GCSA 17 — Amalgamation transfer, division of conversion of societies.

Gujarat Co-operative Societies Act, 1961

Statutory text

(1) Subject to the provisions of the rules and the previous sanction of the Register a society may, by resolution passed by two-thirds majority of the members present and voting at a special general meeting held for the purpose, decide—

(a) to amalgamate with another society;

(b) to transfer its assets and liabilities, in whole or in part, to any other society;

(c) to divide itself into two or more societies;

(d) to convert itself into another class of society; or (e) to change its object.

(2) Where the amalgamation, transfer, division or conversion referred to in sub-section (1) involves a transfer of the liabilities of society to any other society, the Registrar shall not sanction the resolution of the society unless he is satisfied that—

(i) the society, after passing such resolution, has given notice thereof in writing to all its members, creditors and other persons whose interests are likely to be affected (hereinafter, in this section referred to as "other interested persons"), giving the option, to be exercised within one month from the date of the receipt of such notice, of becoming members of any of the new societies, or continuing their membership in the amalgamated or converted society, or of withdrawing their investments in its shares, their deposits and loans and demanding payment of their other dues, if any, (ii) all the members and creditors and other interested persons, have assented to the decision, or are deemed to have assented thereto by having failed to exercise the option within the period specified, have been met in full.

(iii) All claims of members and creditors and other interested persons, who exercise the option within the period specified, have been met in full.

(3) Notwithstanding anything contained in the Transfer of Property Act, 1882, or the Indian Registration Act, 1908, in the event of division or conversion, the registration of the new societies or, as the case may be, of the converted society, and in the event of amalgamation, on the amalgamation the resolution of the societies concerned with amalgamation, shall in each case be sufficient conveyance to vest the assets and liabilities of the original society or amalgamating societies in the new societies or converted or amalgamated society, as the case may be.

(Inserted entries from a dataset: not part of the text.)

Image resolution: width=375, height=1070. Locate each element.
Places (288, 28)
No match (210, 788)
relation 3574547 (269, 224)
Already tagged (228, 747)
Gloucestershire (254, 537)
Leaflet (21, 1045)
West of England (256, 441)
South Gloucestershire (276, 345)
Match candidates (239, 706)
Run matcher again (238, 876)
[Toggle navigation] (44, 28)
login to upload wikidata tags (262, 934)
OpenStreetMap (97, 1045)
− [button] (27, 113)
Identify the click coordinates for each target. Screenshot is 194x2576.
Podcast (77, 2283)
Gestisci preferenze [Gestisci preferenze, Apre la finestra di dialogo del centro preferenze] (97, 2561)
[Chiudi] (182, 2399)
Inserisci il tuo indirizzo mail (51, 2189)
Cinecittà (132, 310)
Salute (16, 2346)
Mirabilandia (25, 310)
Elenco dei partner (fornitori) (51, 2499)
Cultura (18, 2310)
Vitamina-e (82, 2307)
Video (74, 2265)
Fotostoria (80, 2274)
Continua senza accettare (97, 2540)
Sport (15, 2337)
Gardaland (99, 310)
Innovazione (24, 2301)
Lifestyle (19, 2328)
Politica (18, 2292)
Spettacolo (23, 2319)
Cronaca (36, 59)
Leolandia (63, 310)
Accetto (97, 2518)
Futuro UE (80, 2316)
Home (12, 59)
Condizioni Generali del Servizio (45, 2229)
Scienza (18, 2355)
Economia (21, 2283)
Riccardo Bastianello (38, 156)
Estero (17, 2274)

(4) The amalgamation, transfer, division or conversion made under this section shall not affect any right or obligation of the societies so amalgamated, or of the society so divided or converted, or of the transferee, or render defective any legal proceedings which might have been continued or commenced by or against the societies which have been amalgamated, or divided or converted; and accordingly such legal proceedings may be continued or commenced by or against the amalgamated society, the converted society, the new societies or the transferee, as the case may be. amalgamation of these societies into a single society or, as the case may be, for the re-organization of that society, with such constitution, property rights, interests and authorities, and such liabilities, duties and obligations as may be specified in the order. Such order may also provide for the constitution of the committee of management or any other committees of the new amalgamated, or re-organized society, the persons who shall be, or continue to be, the officers of such society and the period after which such committee or committees may be re-constituted.

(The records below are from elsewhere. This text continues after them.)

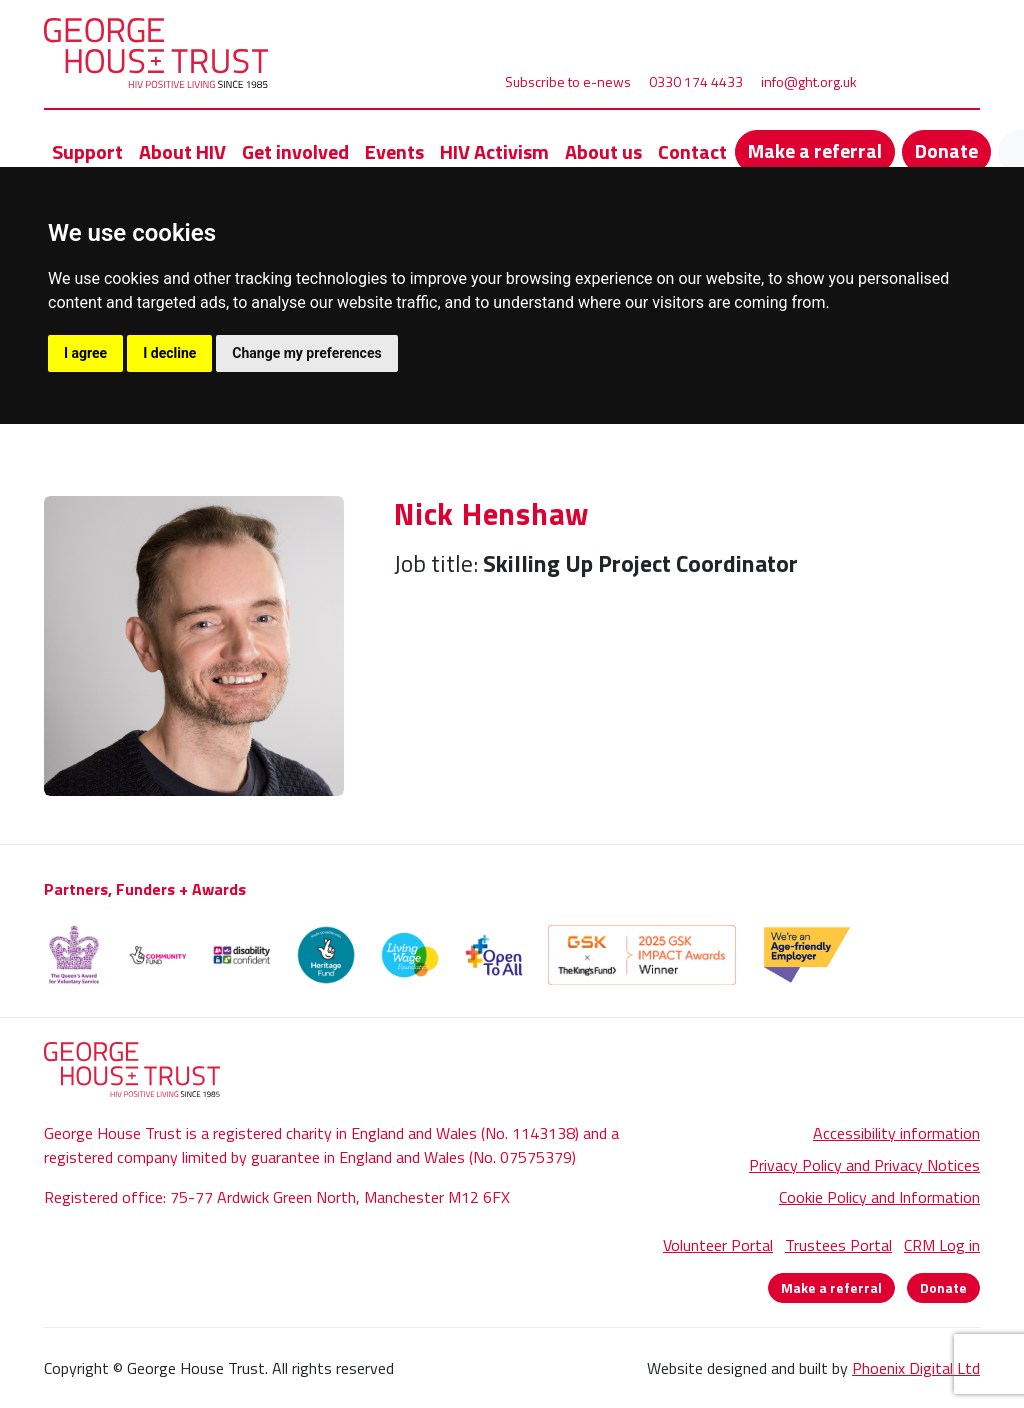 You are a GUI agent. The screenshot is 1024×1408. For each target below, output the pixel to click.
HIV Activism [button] (494, 151)
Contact (692, 151)
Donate (946, 150)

(2) No order shall be made under this section unless,—

(a) a copy of the draft of the proposed order has been sent to the society or each of the societies concerned;

(b) the Register has considered suggestions and objections if any received either form the society or from any member or class of members thereof or form any creditor or class of creditors within such period (not being less then one month from the date on which the copy of the order as aforesaid was received by the society) as the Registrar may fix in that behalf, and has, if necessary, modified the same in the light of such suggestions and objections.

(3) The order referred in sub-section (1) may contain such incidental, consequential and supplemental provisions as may, in the opinion of the Registrar, be necessary to give effect to the amalgamation or re-organization.

(4) Every member of each of the societies so amalgamated, shall be deemed to be a member of the new amalgamated society, and every member of the society so re-organized shall be deemed to be a member of the new re-organized society and all such members shall have all rights, privileges and liabilities of the members of the concerned new societies:

Provided that any member of the new society so amalgamated, or re-organized may, within such period and in such manner as may be prescribed, resign his membership of the new society and on such resignation he shall be entitled to withdraw his share and any other dues and interest in the society.

(5) (a) On the issue of an order under sub-section (1) in respect of any societies or society, notwithstanding anything contained in any law for the time being in force, all the assets, rights and liabilities of the amalgamating societies, or, as the case may be, the original society which is re-organized shall stand transferred to, and vest in, the new amalgamated society, or, as the case may be, the new re-organized society;

(b) the provisions of sub-section (3) and (4) of section 17 and the provisions of section 18 shall apply in relation to the amalgamation or re-organization of the societies under this section as if —

(i) the order of amalgamation were a resolution of societies concerned with amalgamation, and (ii) the original society was re-organized under section 17.]